We did not find a shorter initiation lag for orphan anticancer drugs developed by Japanese pharmaceutical companies compared with non-Japanese pharmaceutical companies. One potential reason for this may be that many Japanese pharmaceutical companies have transferred their development basis from Japan to the USA [19]. As a result, the clinical development strategies of Japanese pharmaceutical companies may be similar to those of non-Japanese companies.
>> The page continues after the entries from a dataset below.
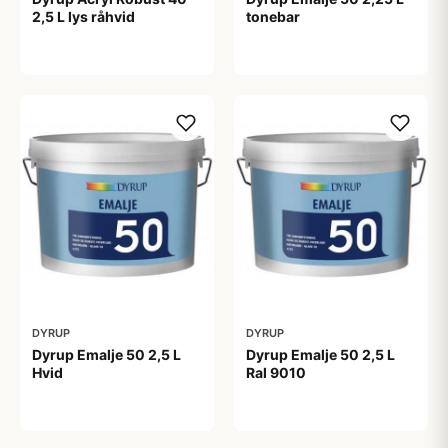
2,5 L lys råhvid
tonebar
444,00 kr
419,00 kr
DYRUP
DYRUP
Dyrup Emalje 50 2,5 L
Dyrup Emalje 50 2,5 L
Hvid
Ral 9010
419,00 kr
419,00 kr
Another potential reason is the development of a higher percentage of cytotoxic drugs, a factor associated with a longer initiation lag, by Japanese pharmaceutical companies, whereas non-Japanese companies mainly developed molecular-targeted drugs. This might be because Japanese companies have fallen behind in R&D for molecular-targeted drugs.

4.1 Limitations

Some limitations are associated with this study. First, we only evaluated drugs that were successfully approved in both Japan and the USA. Inclusion of drugs for which development failed or is ongoing in one country may result in longer or shorter submission and initiation lags depending on the country in which the drug development failed or the NDA or BLA was delayed. Second, we defined the date of initiation of clinical development in the USA and Japan as the US IND application date and the start date of the first clinical trial for the drug in Japan, respectively, because the clinical trial notification (CTN) submission date is not disclosed in Japan. In Japan, the first clinical trial for a drug cannot be started until a 30-day investigation of the CTN is complete, so the CTN is generally submitted more than 30 days before the actual initiation date. However, we speculate that these 30 days had little impact on the results of this study because the median initiation lag for orphan and non-orphan anticancer drugs was 1428.0 days and 1178.0 days, respectively, both much longer than 30 days. Third, the adjusted R2 in the multiple regression analysis was 0.3091, suggesting that the independent variables in the model could not sufficiently explain the initiation lag. However, despite these limitations, we are confident our analyzed data are sufficient for the purposes of this study.

5 Conclusions

The number of approved indications for orphan anticancer drugs in Japan increased consistently from 2004–2007 to 2016–2017. We demonstrated that the submission lag for orphan anticancer drugs in 2016–2017 was approximately 1.5 years, and the main contributor to this was initiation lag, which was longer than that for non-orphan drugs. Cytotoxic drugs had longer initiation lags, whereas breakthrough therapy designation by the FDA was associated with shorter initiation lags. Of the factors associated with initiation lags, breakthrough therapy designation by the FDA or the possibility of such a designation may lead to earlier initiation of clinical development for orphan anticancer drugs in Japan, which may in turn contribute to reducing the submission lag.